> _Task requirements_: Check every line below for the word "Social" and copy the ones that have it.

[Records excerpted from a collection]

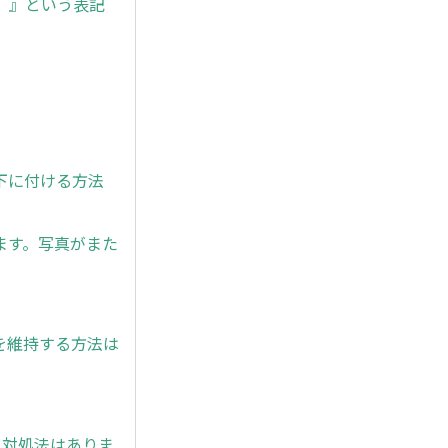
た。』という表記
下に付ける方法
ます。写真がまた
を維持する方法は
と対処法はありま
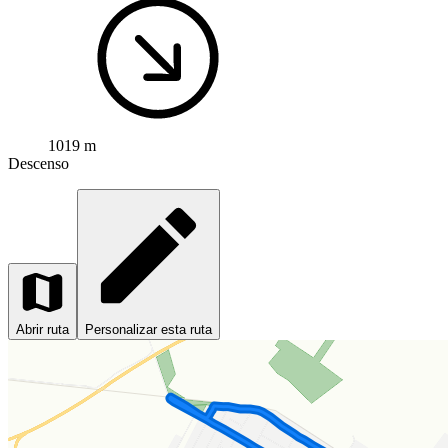
1019 m
Descenso
Abrir ruta
Personalizar esta ruta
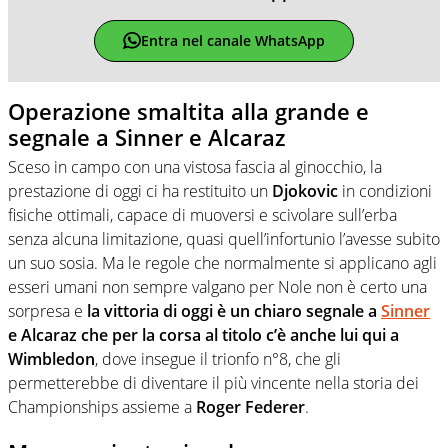
Entra nel canale WhatsApp
Operazione smaltita alla grande e
segnale a Sinner e Alcaraz
Sceso in campo con una vistosa fascia al ginocchio, la
prestazione di oggi ci ha restituito un
Djokovic
in condizioni
fisiche ottimali, capace di muoversi e scivolare sull’erba
senza alcuna limitazione, quasi quell’infortunio l’avesse subito
un suo sosia. Ma le regole che normalmente si applicano agli
esseri umani non sempre valgano per Nole non è certo una
sorpresa e
la vittoria di oggi è un chiaro segnale a
Sinner
e Alcaraz che per la corsa al titolo c’è anche lui qui a
Wimbledon
, dove insegue il trionfo n°8, che gli
permetterebbe di diventare il più vincente nella storia dei
Championships assieme a
Roger Federer
.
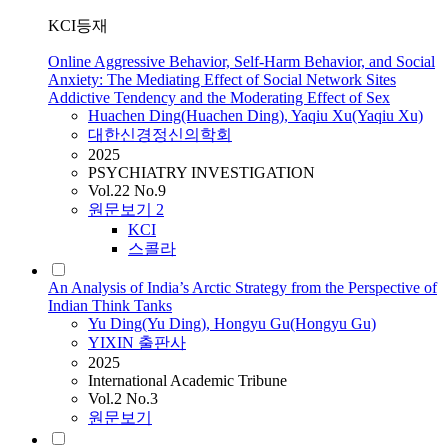
KCI등재
Online Aggressive Behavior, Self-Harm Behavior, and Social
Anxiety: The Mediating Effect of Social Network Sites
Addictive Tendency and the Moderating Effect of Sex
Huachen
Ding
(Huachen
Ding
), Yaqiu Xu(Yaqiu Xu)
대한신경정신의학회
2025
PSYCHIATRY INVESTIGATION
Vol.22 No.9
원문보기
2
KCI
스콜라
An Analysis of India’s Arctic Strategy from the Perspective of
Indian Think Tanks
Yu
Ding
(Yu
Ding
), Hongyu Gu(Hongyu Gu)
YIXIN 출판사
2025
International Academic Tribune
Vol.2 No.3
원문보기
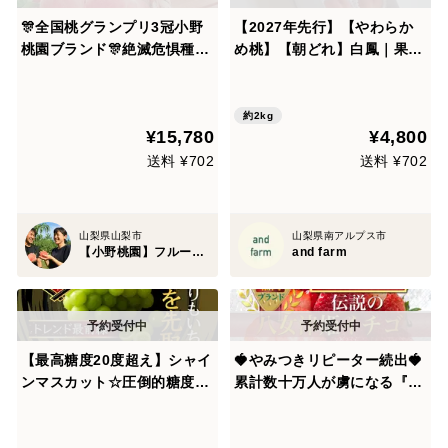
🎊全国桃グランプリ3冠小野
【2027年先行】【やわらか
桃園ブランド🎊絶滅危惧種か
め桃】【朝どれ】白鳳｜果汁
ら復刻した桃好き必見の朝ど
あふれる定番やわらか桃 約2
れ西野白桃🍑一流レストラン
kg 約5~8玉
御用達約2キロ大容量キャン
約2kg
¥15,780
¥4,800
ペーン【朝どれ】【夏ギフ
ト】【7月中旬予約】
送料 ¥702
送料 ¥702
山梨県山梨市
山梨県南アルプス市
【小野桃園】フルーツ王国山梨ブランド
and farm
【最高糖度20度超え】シャイ
🍓やみつきリピーター続出🍓
ンマスカット☆圧倒的糖度×
累計数十万人が虜になる『八
圧倒的大粒感を誇る甲州戦国
女津姫ブランドいちご』お試
ブランド『ハウスオブシャイ
しキャンペーン約250g【冬
ン』大容量約2キロ【朝ど
ギフト】【朝どれ】【2月上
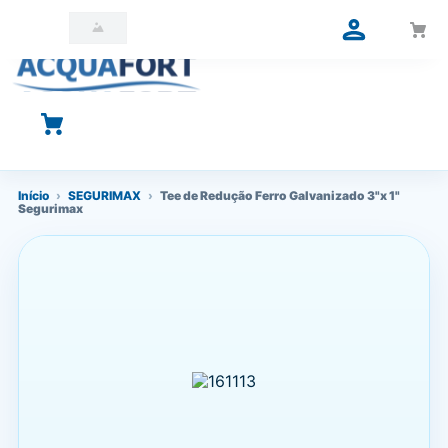
O que você está procurando?
Início
›
SEGURIMAX
›
Tee de Redução Ferro Galvanizado 3"x 1"
Segurimax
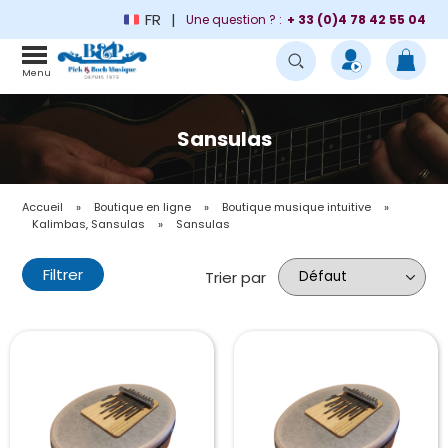
FR
Une question ? :
+ 33 (0)4 78 42 55 04
Menu
Sansulas
Accueil
»
Boutique en ligne
»
Boutique musique intuitive
»
Kalimbas, Sansulas
»
Sansulas
Filtrer
Trier par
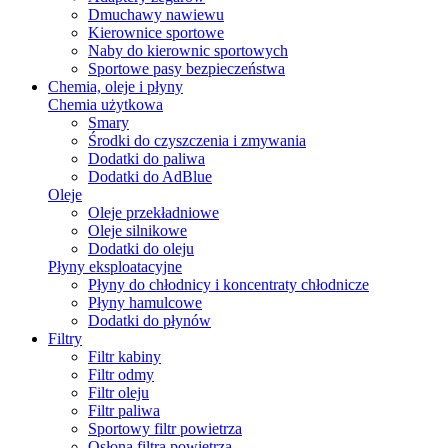
Dmuchawy nawiewu
Kierownice sportowe
Naby do kierownic sportowych
Sportowe pasy bezpieczeństwa
Chemia, oleje i płyny
Chemia użytkowa
Smary
Środki do czyszczenia i zmywania
Dodatki do paliwa
Dodatki do AdBlue
Oleje
Oleje przekładniowe
Oleje silnikowe
Dodatki do oleju
Płyny eksploatacyjne
Płyny do chłodnicy i koncentraty chłodnicze
Płyny hamulcowe
Dodatki do płynów
Filtry
Filtr kabiny
Filtr odmy
Filtr oleju
Filtr paliwa
Sportowy filtr powietrza
Osłona filtra powietrza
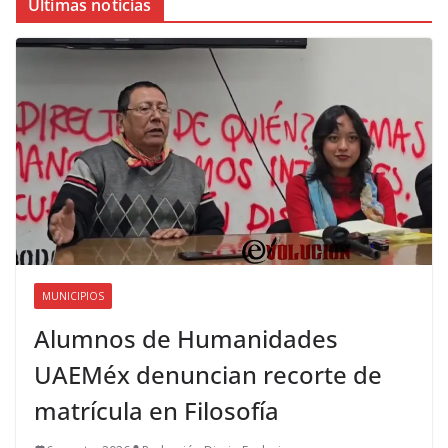
Últimas noticias
MUNICIPIOS
Alumnos de Humanidades
UAEMéx denuncian recorte de
matrícula en Filosofía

> _Response_:
Online Aggressive Behavior, Self-Harm Behavior, and Social
Anxiety: The Mediating Effect of Social Network Sites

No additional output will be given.